Les autorités béninoises se veulent pourtant rassurantes.

"La situation politique actuelle n'a rien à voir avec l'exécution du projet", a déclaré à Reuters Alassane Kora, directeur de cabinet adjoint du ministre béninois des mines et de l'énergie.

"Cela veut dire qu'en ce moment, les travaux avancent au Niger et au Bénin. Il n'y a peut-être qu'un retard dans le calendrier. Sinon, en temps normal, d'ici octobre ou début novembre, les premières gouttes, les premiers essais, auraient dû être faits”, a ajouté Alassane Kora.

Le Niger subit actuellement les sanctions économiques censées obliger les militaires au pouvoir à restaurer l’ordre constitutionnel. Outre la fermeture des frontières, ces sanctions comprennent le gel des avoirs du pays à la Banque des États d'Afrique de l'Ouest et la suspension des transactions commerciales.

Dans ce contexte, il est difficile de faire parvenir le reste des équipements de l’étranger et même des techniciens spécialisés pour tester l’oléoduc.

Interrogé par RFI, Amaury de Félingonde, directeur associé d’Okan, un cabinet de conseil en stratégie et en finance dédié à l’Afrique impliqué dans ce projet, redoute un retard à l’allumage.

“Mais il est sûr qu'aujourd'hui, avec le blocus, la finalisation du projet va être probablement compliquée. Pour faire des essais, il faut faire venir des techniciens, ce qui va être probablement compliqué dans les mois à venir”, a-t-il expliqué.

Une croissance à deux chiffres

Avant le coup d’Etat militaire du 26 juillet, les autorités nigériennes plaçaient le pétrole au centre de leur stratégie de développement.
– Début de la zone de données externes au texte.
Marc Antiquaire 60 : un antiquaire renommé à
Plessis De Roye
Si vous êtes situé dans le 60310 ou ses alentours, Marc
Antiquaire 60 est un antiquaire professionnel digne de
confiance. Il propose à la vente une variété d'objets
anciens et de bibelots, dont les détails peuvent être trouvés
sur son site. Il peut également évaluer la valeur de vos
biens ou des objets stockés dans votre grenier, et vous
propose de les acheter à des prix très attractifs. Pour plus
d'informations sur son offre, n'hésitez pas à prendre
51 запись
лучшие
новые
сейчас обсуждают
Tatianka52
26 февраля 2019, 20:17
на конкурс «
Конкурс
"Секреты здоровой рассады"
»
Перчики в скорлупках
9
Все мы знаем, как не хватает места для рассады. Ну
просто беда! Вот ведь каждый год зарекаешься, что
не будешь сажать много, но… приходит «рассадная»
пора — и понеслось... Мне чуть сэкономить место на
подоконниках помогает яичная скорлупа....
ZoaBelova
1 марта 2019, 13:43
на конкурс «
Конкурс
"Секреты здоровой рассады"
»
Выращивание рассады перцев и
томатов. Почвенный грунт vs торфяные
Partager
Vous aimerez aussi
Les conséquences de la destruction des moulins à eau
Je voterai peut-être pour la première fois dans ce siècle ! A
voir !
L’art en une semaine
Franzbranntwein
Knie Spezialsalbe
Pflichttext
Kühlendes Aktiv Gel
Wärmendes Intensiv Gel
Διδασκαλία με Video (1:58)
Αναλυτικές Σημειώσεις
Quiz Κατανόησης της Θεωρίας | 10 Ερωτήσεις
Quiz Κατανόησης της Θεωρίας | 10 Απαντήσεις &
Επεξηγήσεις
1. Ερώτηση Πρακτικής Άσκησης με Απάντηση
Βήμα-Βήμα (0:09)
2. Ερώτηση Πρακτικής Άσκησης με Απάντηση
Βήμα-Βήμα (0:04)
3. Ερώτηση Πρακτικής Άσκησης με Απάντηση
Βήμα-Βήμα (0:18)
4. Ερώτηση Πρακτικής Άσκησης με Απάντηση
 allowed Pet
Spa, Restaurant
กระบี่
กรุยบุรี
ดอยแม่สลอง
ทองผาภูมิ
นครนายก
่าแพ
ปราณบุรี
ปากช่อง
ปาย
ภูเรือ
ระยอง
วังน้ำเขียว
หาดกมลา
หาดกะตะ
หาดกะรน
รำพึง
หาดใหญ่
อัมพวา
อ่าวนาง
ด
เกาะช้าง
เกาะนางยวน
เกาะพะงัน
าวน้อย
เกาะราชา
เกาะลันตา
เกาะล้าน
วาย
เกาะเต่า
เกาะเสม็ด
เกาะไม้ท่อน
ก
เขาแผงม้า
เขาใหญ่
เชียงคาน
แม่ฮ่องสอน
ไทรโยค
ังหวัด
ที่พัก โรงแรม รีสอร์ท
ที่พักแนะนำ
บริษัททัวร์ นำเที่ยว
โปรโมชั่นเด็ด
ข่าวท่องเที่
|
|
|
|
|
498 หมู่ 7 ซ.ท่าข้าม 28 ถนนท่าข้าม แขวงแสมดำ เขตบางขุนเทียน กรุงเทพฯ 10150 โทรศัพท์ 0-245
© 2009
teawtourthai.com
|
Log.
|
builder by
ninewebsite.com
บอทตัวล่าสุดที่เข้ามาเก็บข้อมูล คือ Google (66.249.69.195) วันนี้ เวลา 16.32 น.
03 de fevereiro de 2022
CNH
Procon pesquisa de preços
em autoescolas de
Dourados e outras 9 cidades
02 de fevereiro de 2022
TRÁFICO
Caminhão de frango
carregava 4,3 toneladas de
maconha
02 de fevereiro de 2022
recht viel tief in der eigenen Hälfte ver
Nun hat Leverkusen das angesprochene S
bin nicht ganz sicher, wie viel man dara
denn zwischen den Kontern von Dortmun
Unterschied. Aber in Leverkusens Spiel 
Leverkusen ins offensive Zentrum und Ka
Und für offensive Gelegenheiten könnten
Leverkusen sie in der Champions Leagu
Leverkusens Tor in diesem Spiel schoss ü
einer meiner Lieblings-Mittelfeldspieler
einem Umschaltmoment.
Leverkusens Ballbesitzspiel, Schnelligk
L'or noir sera le moteur qui impulsera “tout développement économique et social pour les populations actuelles et les générations à venir”, affirmait le 11 janvier 2019 le Premier ministre d'alors, Brigi Rafini.

Si le calendrier prévisionnel des travaux est effectivement respecté, la croissance devrait bondir de 6 à 12 % dans deux ans, les recettes pétrolières devraient représenter 25% du PIB du pays en 2025 (contre 4 % en 2017) et 45 % des recettes du Niger contre 19% en 2017, d'après les projections du cabinet Okan, spécialisé en stratégie et finance, rapporte Jeune Afrique.

Cet oléoduc devrait aussi booster le secteur de l'emploi avec 8 à 12 % d'emplois salariés (contre 5 à 8 % en 2012). "Ce projet d’un coût de 4,5 milliards de dollars (2500 milliards FCFA environ), en investissement direct, créera environ 3000 emplois pendant la phase des travaux et 500 emplois permanents (300 au Niger et 2OO au Bénin) durant la période d’exploitation du pipeline ".

De quoi transformer radicalement l'environnement socio-économique du Niger, l’un des pays les plus pauvres du monde. Il est classé 189e sur 191 à l’indice de développement humain.

Seulement, cette belle dynamique risque d’être compromise par les sanctions économiques qui s’abattent sur Niamey.